→ DESCRIPTION OF THE TASK
The expected output is each line below containing "Treasury", copied in full.

→ TASK INPUTS
○ ○ ○ ○ ○
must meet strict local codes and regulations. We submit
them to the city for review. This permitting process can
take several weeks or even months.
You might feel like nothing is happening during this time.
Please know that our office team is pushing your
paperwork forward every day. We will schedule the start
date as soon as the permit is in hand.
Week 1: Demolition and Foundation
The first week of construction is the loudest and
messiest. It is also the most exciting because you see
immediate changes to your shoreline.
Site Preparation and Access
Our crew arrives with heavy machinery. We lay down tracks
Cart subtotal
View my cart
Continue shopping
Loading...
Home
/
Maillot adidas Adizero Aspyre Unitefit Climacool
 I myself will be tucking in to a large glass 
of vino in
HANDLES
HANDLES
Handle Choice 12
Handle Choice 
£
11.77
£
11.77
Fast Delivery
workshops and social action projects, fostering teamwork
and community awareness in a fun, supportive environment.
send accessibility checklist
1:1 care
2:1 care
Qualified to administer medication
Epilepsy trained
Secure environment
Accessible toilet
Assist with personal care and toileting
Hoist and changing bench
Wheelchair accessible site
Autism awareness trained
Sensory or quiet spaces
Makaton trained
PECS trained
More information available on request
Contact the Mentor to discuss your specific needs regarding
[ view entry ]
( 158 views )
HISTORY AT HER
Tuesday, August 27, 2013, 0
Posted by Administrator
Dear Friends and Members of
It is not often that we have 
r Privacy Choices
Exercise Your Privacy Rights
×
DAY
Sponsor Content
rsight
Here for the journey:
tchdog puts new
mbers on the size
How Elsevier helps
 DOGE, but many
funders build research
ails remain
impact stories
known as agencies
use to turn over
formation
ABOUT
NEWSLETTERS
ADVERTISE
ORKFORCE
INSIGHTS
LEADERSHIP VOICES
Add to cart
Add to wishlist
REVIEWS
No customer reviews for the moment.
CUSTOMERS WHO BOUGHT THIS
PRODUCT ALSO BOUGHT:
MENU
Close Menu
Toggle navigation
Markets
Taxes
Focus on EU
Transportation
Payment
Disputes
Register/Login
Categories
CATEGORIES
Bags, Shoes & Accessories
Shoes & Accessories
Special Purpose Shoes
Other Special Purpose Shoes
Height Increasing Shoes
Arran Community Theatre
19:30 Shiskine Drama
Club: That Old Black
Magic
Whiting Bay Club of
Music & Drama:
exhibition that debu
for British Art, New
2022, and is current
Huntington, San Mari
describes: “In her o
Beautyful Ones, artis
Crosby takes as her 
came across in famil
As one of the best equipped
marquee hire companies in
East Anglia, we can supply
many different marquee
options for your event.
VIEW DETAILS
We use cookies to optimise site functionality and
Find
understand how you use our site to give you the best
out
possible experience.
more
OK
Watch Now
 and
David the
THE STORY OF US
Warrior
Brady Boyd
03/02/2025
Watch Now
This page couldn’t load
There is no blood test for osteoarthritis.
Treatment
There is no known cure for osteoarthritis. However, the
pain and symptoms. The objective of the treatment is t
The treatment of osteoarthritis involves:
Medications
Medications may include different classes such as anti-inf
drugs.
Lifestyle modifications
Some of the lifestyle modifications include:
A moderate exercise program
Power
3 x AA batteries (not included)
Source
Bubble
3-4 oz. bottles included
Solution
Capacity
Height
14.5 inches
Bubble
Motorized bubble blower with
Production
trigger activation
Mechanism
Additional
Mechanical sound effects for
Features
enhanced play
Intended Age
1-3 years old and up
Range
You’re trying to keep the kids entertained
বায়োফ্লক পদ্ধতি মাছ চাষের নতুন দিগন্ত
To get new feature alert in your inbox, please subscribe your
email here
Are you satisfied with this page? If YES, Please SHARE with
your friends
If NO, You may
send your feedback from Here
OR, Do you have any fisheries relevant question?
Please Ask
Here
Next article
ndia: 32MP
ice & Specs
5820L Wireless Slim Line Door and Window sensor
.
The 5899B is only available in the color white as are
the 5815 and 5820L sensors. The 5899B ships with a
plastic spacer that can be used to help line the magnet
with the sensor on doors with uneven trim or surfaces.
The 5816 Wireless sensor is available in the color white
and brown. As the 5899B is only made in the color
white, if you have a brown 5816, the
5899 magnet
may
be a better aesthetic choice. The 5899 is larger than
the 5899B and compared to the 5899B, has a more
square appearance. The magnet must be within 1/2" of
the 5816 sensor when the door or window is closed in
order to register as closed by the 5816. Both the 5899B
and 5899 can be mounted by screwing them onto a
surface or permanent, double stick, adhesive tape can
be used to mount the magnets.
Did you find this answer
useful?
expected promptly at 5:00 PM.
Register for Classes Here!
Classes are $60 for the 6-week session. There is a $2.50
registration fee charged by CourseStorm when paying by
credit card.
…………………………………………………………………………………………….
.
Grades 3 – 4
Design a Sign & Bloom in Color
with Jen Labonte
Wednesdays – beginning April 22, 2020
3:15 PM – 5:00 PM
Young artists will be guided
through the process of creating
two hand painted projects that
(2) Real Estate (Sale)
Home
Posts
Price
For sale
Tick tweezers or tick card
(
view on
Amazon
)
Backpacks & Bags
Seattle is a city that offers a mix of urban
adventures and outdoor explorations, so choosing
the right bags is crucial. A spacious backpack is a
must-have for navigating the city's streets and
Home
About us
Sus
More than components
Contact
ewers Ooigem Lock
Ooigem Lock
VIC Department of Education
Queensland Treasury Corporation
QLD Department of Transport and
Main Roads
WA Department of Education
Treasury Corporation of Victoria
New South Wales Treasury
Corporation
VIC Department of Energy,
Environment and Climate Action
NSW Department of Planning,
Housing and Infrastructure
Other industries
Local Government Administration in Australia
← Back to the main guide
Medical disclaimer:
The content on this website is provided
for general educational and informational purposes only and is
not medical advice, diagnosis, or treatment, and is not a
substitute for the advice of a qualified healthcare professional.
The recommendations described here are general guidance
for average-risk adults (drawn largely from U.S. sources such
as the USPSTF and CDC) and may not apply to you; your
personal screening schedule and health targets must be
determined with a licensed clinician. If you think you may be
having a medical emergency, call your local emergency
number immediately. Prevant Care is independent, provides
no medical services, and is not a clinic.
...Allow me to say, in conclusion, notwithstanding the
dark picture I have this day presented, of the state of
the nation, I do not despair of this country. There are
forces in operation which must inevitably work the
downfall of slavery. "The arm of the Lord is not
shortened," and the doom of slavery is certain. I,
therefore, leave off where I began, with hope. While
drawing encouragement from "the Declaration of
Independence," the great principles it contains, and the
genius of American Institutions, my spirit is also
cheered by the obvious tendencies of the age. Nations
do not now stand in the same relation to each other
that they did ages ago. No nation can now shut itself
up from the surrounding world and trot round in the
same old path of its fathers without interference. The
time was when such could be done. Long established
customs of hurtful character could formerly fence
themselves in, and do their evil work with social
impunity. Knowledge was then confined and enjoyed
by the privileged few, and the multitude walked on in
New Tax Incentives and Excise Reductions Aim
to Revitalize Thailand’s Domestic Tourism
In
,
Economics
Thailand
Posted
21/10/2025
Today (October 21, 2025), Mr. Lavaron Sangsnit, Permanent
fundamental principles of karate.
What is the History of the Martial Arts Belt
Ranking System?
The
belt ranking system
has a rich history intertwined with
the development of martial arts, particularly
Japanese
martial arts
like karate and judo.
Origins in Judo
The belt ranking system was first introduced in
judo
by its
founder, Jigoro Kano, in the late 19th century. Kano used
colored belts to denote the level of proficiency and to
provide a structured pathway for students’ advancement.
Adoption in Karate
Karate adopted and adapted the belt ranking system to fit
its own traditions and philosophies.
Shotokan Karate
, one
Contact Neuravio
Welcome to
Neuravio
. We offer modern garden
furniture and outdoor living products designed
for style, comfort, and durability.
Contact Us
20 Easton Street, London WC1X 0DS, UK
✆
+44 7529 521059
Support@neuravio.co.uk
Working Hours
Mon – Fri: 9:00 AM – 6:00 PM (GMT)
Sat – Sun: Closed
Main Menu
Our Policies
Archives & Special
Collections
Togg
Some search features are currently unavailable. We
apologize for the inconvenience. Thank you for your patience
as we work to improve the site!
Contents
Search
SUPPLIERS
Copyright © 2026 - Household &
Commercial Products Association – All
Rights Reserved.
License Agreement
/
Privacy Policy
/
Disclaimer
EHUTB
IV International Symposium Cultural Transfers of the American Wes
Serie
○ ○ ○ ○ ○
→ PROBLEM SOLUTION
Queensland Treasury Corporation
Treasury Corporation of Victoria
New South Wales Treasury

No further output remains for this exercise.